ARTES&LETRAS CASTILLA-LA MANCHA: HACERSE EL VIVO

La gata Lula

Más de un capítulo y de un artículo escribí con ella enroscada en mi regazo, acompasando las palabras a su ronroneo

POR MARTÍN SOTELO

Se llamaba Lul a por el verdadero nombre de la protagonista de Desayuno en Tiffany’s . De pequeña tenía miedo de salir al patio; asustada por los ruidos de la calle, cada vez que la sacábamos reptaba como un gusano buscando con desesperación la forma de regresar al interior de la vivienda. Con el tiempo, se le pasó aquel temor y poco a poco fue aprendiendo a relajarse, a disfrutar de las primeras franjas de sol, de los pájaros posados en el cable de la luz y de la tapia por la que daba largos paseos y desde la que podía brincar a mi tejadillo. Cuando me sentaba bajo la pérgola a leer, la veía de inmediato a mi lado, estudiando mi cara para saber si podía saltar y tumbarse en mis piernas. También era la primera en salir a recibirme cada vez que llegaba a casa: bajaba el patio feliz y contenta, como un perro, el rabo en alto y cortándome el paso con revolcones ansiosos para que me agachara a tocarle la tripa.

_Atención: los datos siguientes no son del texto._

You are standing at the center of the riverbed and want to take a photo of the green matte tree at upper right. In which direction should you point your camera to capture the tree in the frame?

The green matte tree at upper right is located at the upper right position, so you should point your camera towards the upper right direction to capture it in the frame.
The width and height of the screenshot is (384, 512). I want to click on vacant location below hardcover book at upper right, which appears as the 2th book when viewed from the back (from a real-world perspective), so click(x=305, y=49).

Era tan cariñosa que a veces le daba por alargar su peluda mano de almohadillitas negruzcas y plantármela en la cara como una muestra irreprimible de afecto o una forma de llamar la atención. Y tan amable y educada que, cuando se la llamaba por su nombre, contestaba siempre con un maullido. Lo cual no significaba que no se pusiera seria cuando así lo creía necesario. Si, por ejemplo, dos gatos se ponían a reñir, con la consiguiente escandalera, ella se metía rápido en medio a poner paz y orden de una manera rápida y eficaz, a base de repartir a partes iguales zarpazos tan fulminantes como contundentes. En cinco segundos se les había acabado la tontería, cada macho huía escaldado a su rincón, sin ganas por un tiempo de volver a ponerse farruco con nadie. También era testaruda. Si se le metía algo en la cabeza, lo hacía . Sabía abrir las puertas brincando hasta el pomo y, una vez, en un mes muy frío de invierno, se llevó en la boca varios paños de cocina y los dejó alrededor de la caja donde amamantaba a sus hijitos, por si acaso, ya crecidos y revoltosos, se escapaban y tenían que dormir en el suelo.

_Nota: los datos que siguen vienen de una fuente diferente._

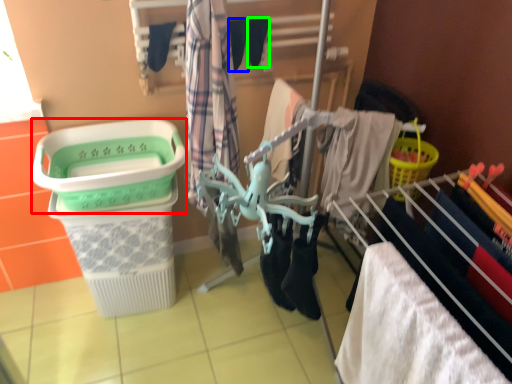 Question: Considering the real-world distances, which object is farthest from basket container (highlighted by a red box)? shoe (highlighted by a blue box) or shoe (highlighted by a green box)?

Choices:
 (A) shoe
 (B) shoe

Answer: (B)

Justo hoy se cumplen dos meses de su muerte . El día de Nochebuena, a eso de las ocho y media de la mañana, me despertó la llorera de mi madre. La gata Lula estaba medio muerta , se había hecho todo encima y apenas se tenía en pie. Ronroneaba al meterla en la caja donde al poco tiempo murió. No sabemos qué le pasaría, si durante la noche se le reventaría alguna víscera o tendría alguna hemorragia interna. El caso es que el día antes estaba bien, como de costumbre, estuve acariciándola y estampándole sonoros besos en la cabeza, y al día siguiente ya no estaba. Se murió como vivió, sin hacer ruido , sin dar guerra, ronroneando, siempre amable y buscando la caricia.

Y yo todavía sigo mirando a mi izquierda y apartando el visillo de mi ventana convencido de que voy a encontrarla al otro lado del cristal, en el alféizar, como cada tarde, mirándome pacientemente para que la deje entrar conmigo. Más de un capítulo y de un artículo escribí con ella enroscada en mi regazo, acompasando las palabras a su ronroneo y al movimiento rítmico de sus uñas clavadas en mis piernas.